The course dates were December 27 – 28th. Huh? Yes, two days after Christmas. What was I thinking or was I thinking? Drunk or high from too much “Thistle Tea.” I naively believed those dates would be as mild as November.
On Boxing Day I realized the course began at 8:30 a.m. the next day and I would have to leave home by 6 a.m. And then the What If questions kicked in. What if
- the weather was bad?
- my car was stolen?
- there were accidents on the 401?
- I had trouble finding the hospital?
- What if? What if? What if?
I made a snap decision to book a hotel room, pack my suitcase and I left right away because I did NOT want to get up at 5 a.m. In less than two hours, I pulled into Whitby’s Residence Inn by Marriott before dark, with the temperature hovering around -20°, a far cry from November in Nova Scotia. You can be sure not a single thistle was in sight.
BABY, IT’S COLD OUTSIDE
When morning dawned, it was just as cold or colder. There were more things to consider. Should I take the bus or drive myself to the seminar? Neither one. I took a short ride in an already warmed-up taxi to the Main Entrance at Ontario Shores — a good decision. For the next two days, I was “Melda the Student” for the first time in many years. My mind was like a sponge as I tried to soak up as much knowledge as possible.

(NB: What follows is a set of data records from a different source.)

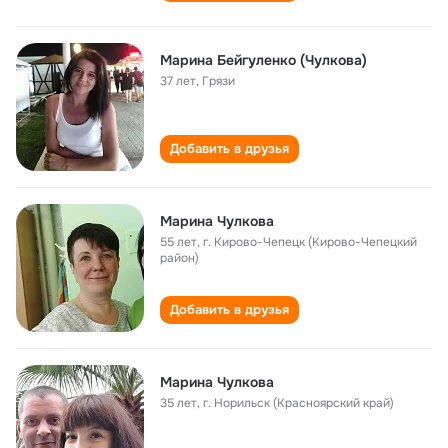
Марина Бейгуленко (Чулкова)
37 лет
,
Грязи
Добавить в друзья
Марина Чулкова
55 лет
,
г. Кирово-Чепецк (Кирово-Чепецкий
район)
Добавить в друзья
Марина Чулкова
35 лет
,
г. Норильск (Красноярский край)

Mental illness is more accepted than it used to be, but society has a long way to go until we give it the same respect as cancer, heart disease, diabetes, Parkinson’s and Alzheimer’s.
Please remember that people with mental illness are not crazy, people with anxiety are not rude, people with depression are not lazy and people with suicidal thoughts are not attention seekers. Where did these ideas come from, anyway?
Please, please, please treat mental illness like the physical disease it is. The brain is an amazing complex, physical organ. Did you know that our body filters the blood that enters the brain? It’s called the Blood Brain Barrier or BBB (NOT the Better Business Bureau).
I completed the course and I have received my certificate from the Mental Health Commission of Canada. Next course? Understanding Mental Health Concerns in Children and Youth.
I am keeping my fingers and toes crossed for flip flip weather. But no thistles please.